A: (Hunter-Gault) I was having a conversation with the priest, (CLSC author Uwem) Akpen … and in the northern part of Nigeria, that’s definitely a problem and to a certain extent in Sudan and some of the other places where you have some of the more militant Muslim extremists trying to determine the direction of the society, and I think that’s a real challenge. I think that’s a real problem, and it’s very worrisome in a country like Nigeria, which has more Muslims in it than in the Middle East, which is not to say that all Muslims are militant and want to do some of the things that the extremists do, but the extremists are tending to give the religion a bad name, and I think that the more outspoken clerics, and others who condemn this kind of behavior, there needs to be more of that in order to confront this very real challenge in some of the countries, particularly in Africa, that I am aware of.

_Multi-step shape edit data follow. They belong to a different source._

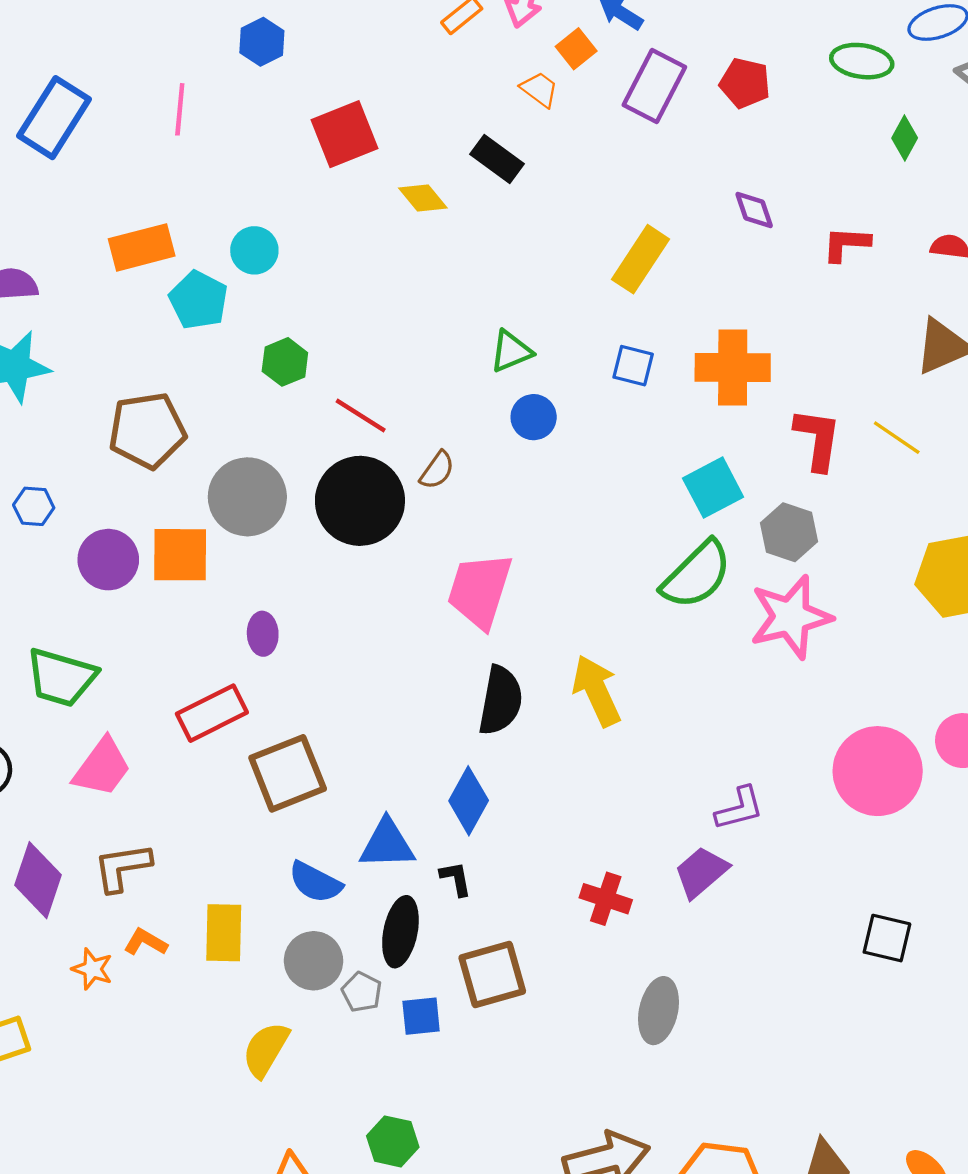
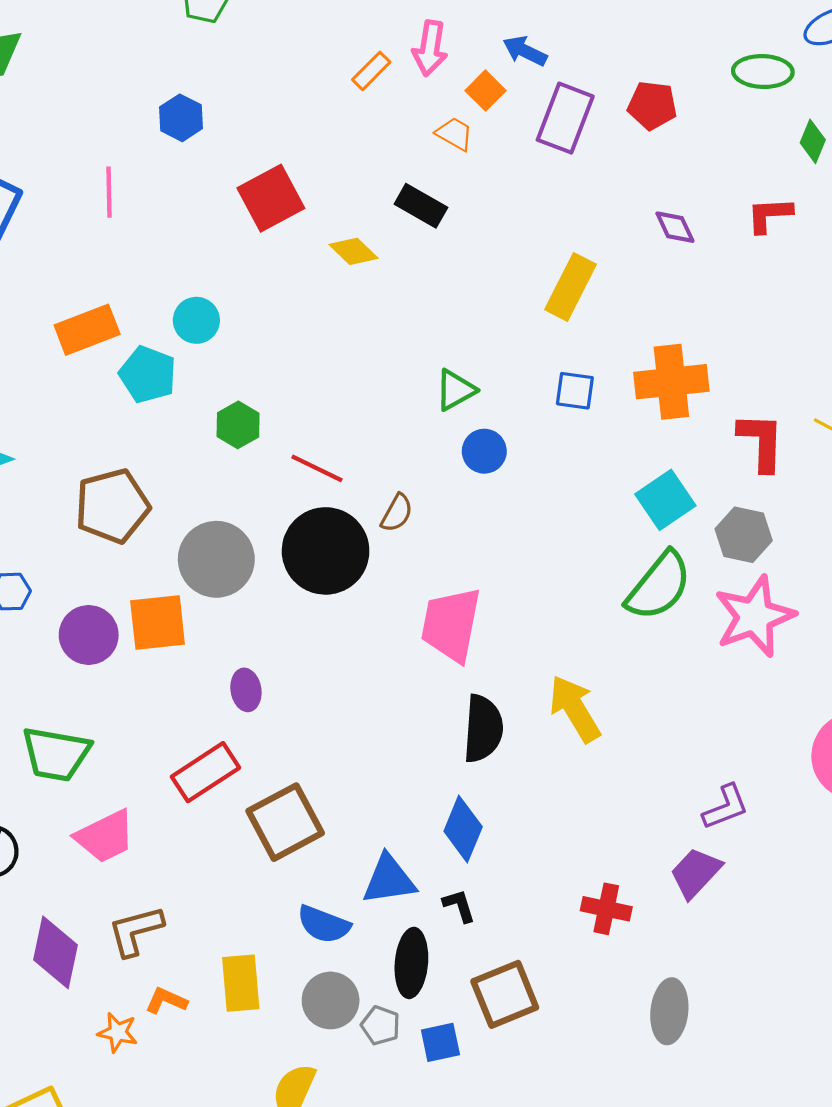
red L-shape: (846, 244) -> (769, 215), moved
pink trapezoid: (102, 767) -> (105, 836), turned 34

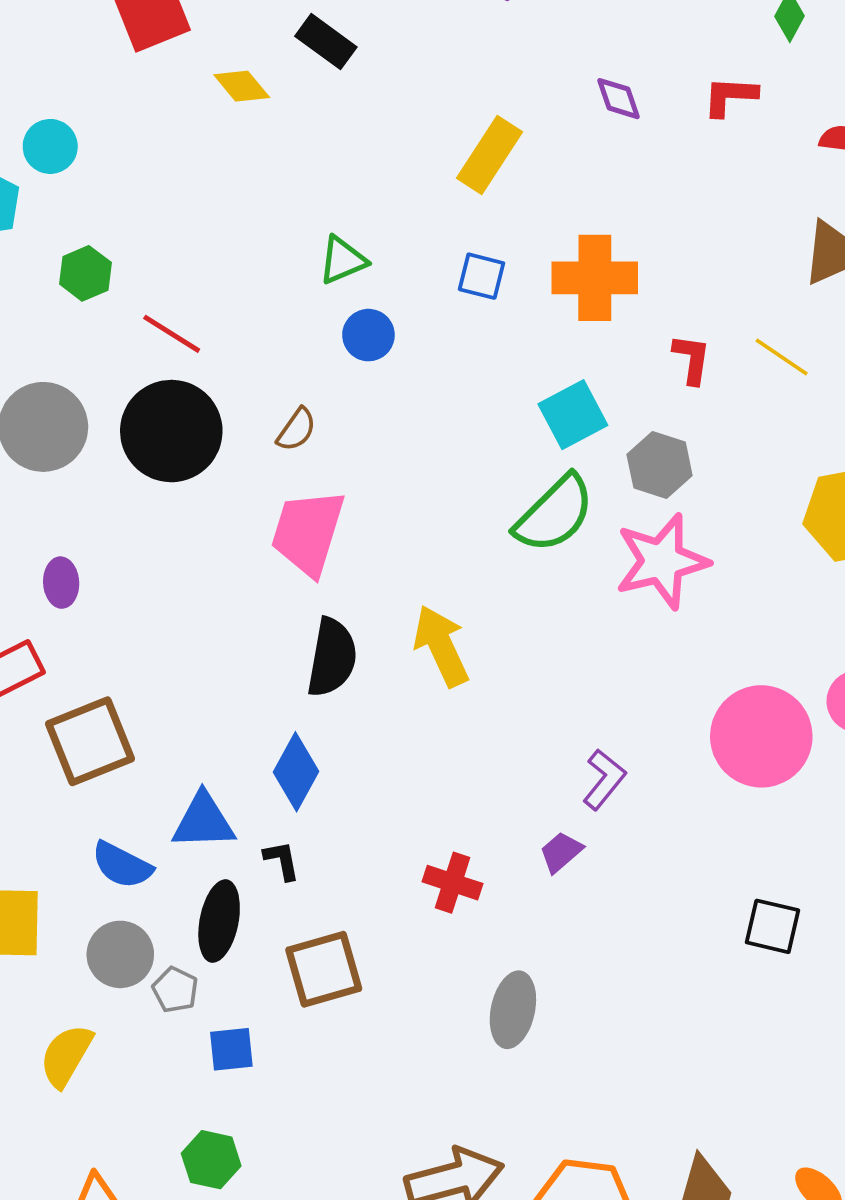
red L-shape: (761, 442) -> (692, 359), size x0.7
brown semicircle: (397, 513) -> (297, 430), moved
purple L-shape: (726, 807) -> (604, 779), turned -36
purple trapezoid: (696, 873) -> (561, 852), size x0.7
blue square: (440, 1042) -> (231, 1049), moved

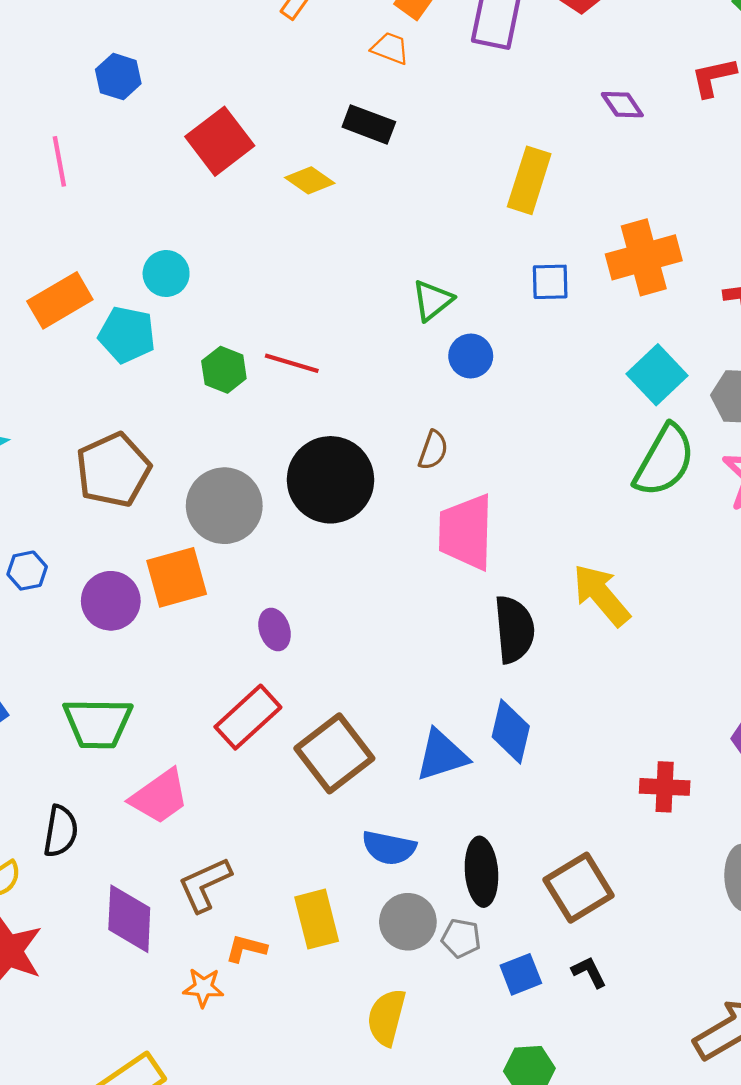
red line: (172, 334) -> (292, 363), moved
blue triangle: (203, 821) -> (442, 755), moved
black L-shape: (282, 860) -> (589, 972), moved

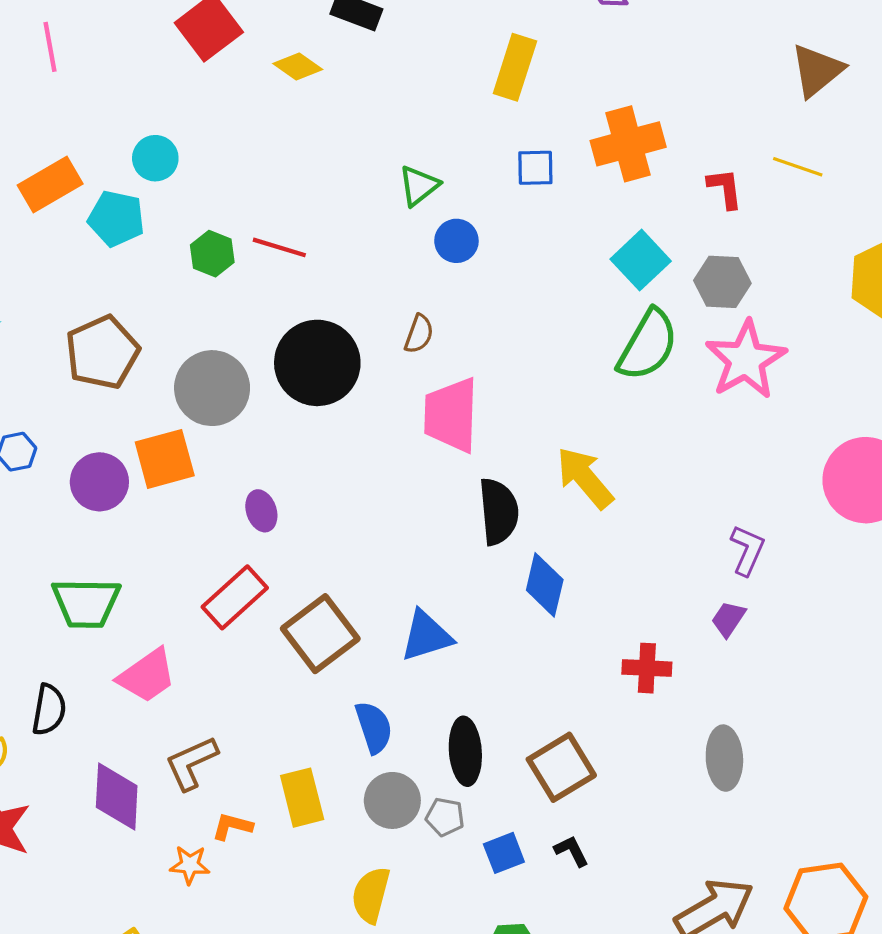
blue diamond: (511, 731) -> (545, 585), moved
blue semicircle: (389, 848) -> (374, 727), turned -120

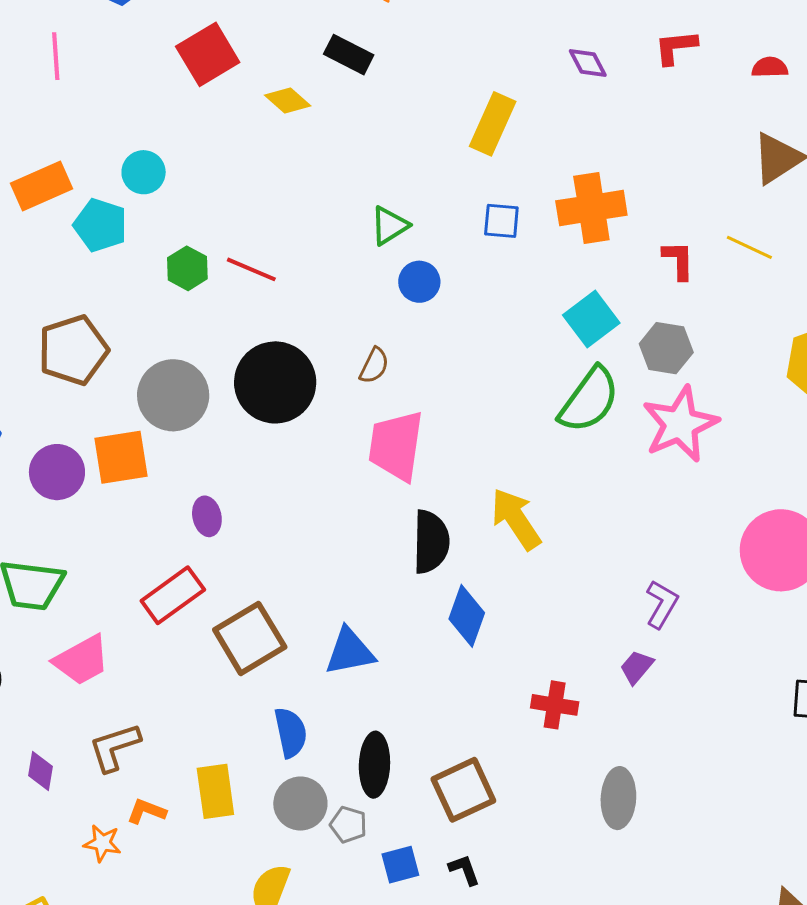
purple diamond: (117, 797) -> (40, 771), size x0.6

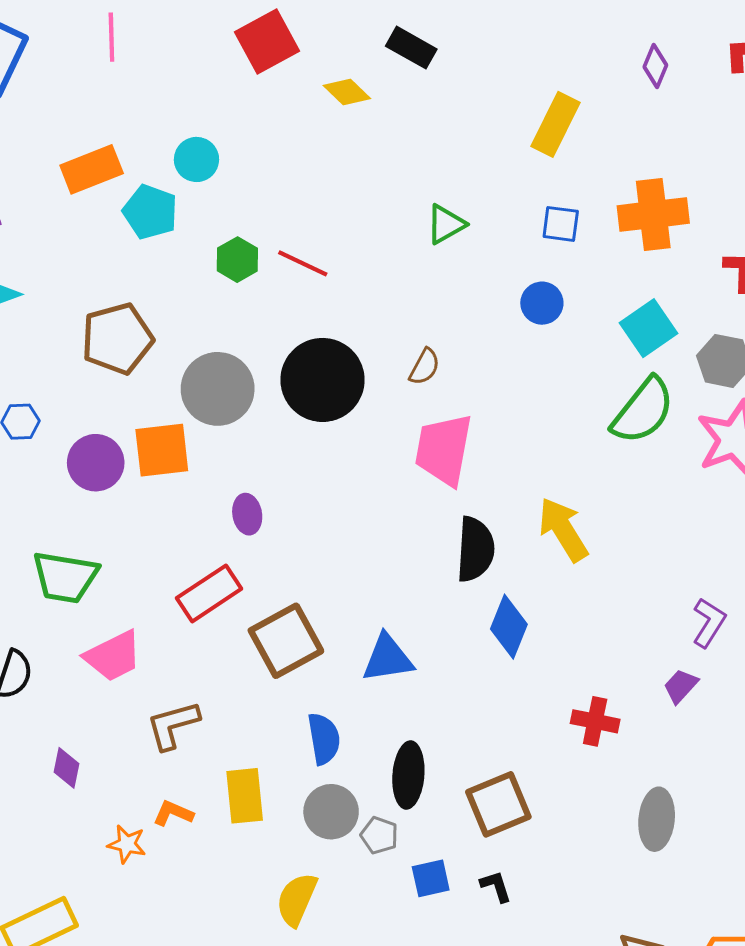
purple diamond: (588, 63) -> (655, 66), turned 48
blue circle: (419, 282) -> (542, 303), moved
brown L-shape: (115, 747) -> (173, 725), moved

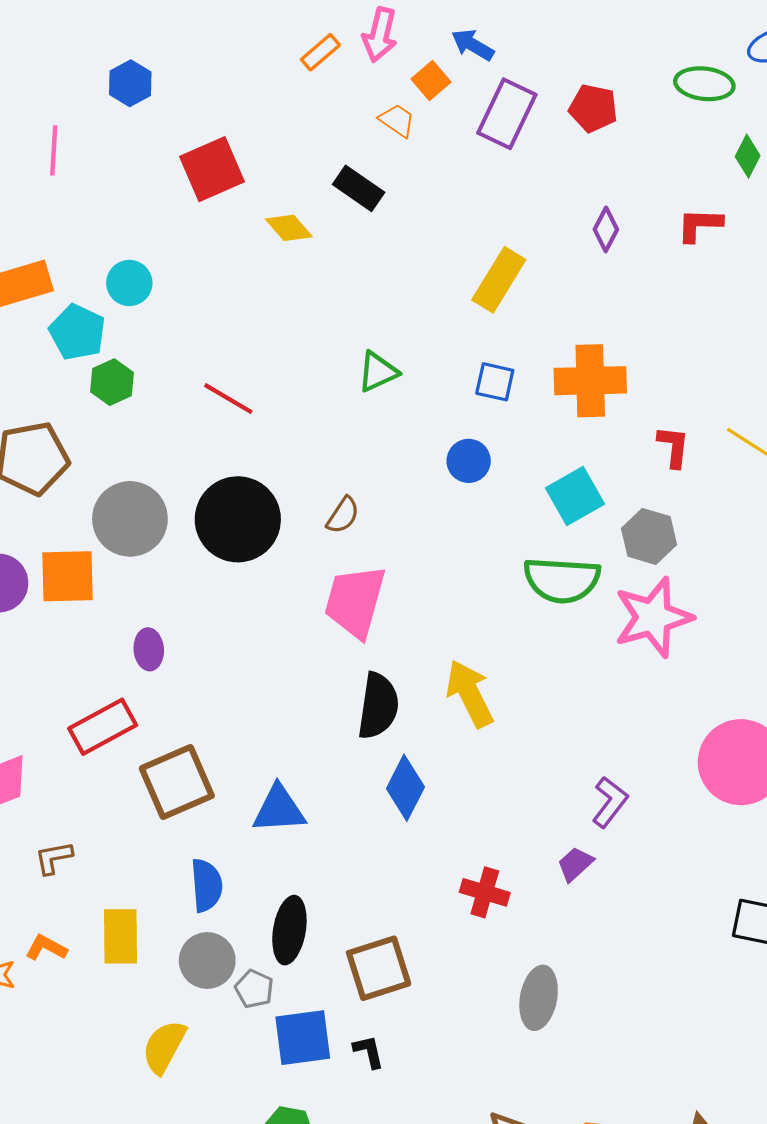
green hexagon: (237, 260) -> (112, 382), moved
green semicircle: (643, 411) -> (562, 580), turned 50
brown L-shape: (173, 725) -> (54, 858), size x0.7
blue square: (431, 878) -> (303, 1038), size x1.5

A: (Gayle) And I was reading that in a slightly different way, and maybe because I’m here in Chautauqua, and there’s so much focus on bringing different faiths together. I think ideally in a society where there is freedom of religion and people can practice whatever religion speaks to their heart or to their culture, then I think you have a society that is going to be free in a lot of different ways. So I was thinking of it more from that standpoint, and I think if you look at different societies when there’s this kind of extremism and where there isn’t freedom of religion and freedom of thought, then I think you have a very, very different kind of society, and I think it cuts across not just religion, but I think it cuts across many other things. I think a world like you’re creating here in Chautauqua, where there’s actually opportunities for people to talk across religions — I think opens up freedoms of all sorts.

Q: Would you please talk about the reaction of men in communities where CARE focuses on assistance to women?

A: (Gayle) Yes, good question. In the countries in which we work, we work very, very closely with communities, and one of my very earliest trips to Afghanistan, I think it was the very first country I went to when I first started at CARE, I would talk to men in the villages and they would say, “We like working with CARE because we know we can trust you. Because we know you listen to us and that you’re not going to try to get us to do something because it’s your way.” I remember, again in Afghanistan, during the time of the Taliban, when you were not allowed to teach girls in school. It was illegal to teach girls and women. Well, CARE’s school was able to stay open because they worked with the community to come up with a way that it was acceptable, and the men said, “Well, if you call it sewing schools, you can keep them open.” Now the teachers were teaching girls reading, arithmetic, etc., but as long as they called them sewing schools, it kind of gave them cover. So the bottom line is, whether it’s working with girls in communities, or whatever might seem controversial, it’s by working with those communities to come up with solutions that they find acceptable.

A: (Hunter-Gault) Can I just add to that? Because I saw this happening in the CARE project, micro-financing, in Tanzania, where the men were telling me how grateful they were that the women were participating and becoming economically independent, and it was actually affecting even the interpersonal relationships within families. The men were so much happier because they had income coming into the house, even when they didn’t have a job, but men were also getting involved in the micro-financing, so it has both community-wide implications but also implications for within the family. A much more stable economic situation was leading to a lot more stable relationships.

A: (Gayle) And just to add to that. The same sort of question I had when I first went to some of our micro-finance programs, and you would assume that this would be a threat, and over and over again, men would say, “No, in fact, my wife brings value to the family. I now respect her in a way that I didn’t respect her before.” So quite to the contrary, again, I think this focus on girls and women has really helped communities, and as I always say, the girl or the woman wins, but so do the men and boys, because it does change the way that they think of their sister or their mother in a way that’s positive for them as well.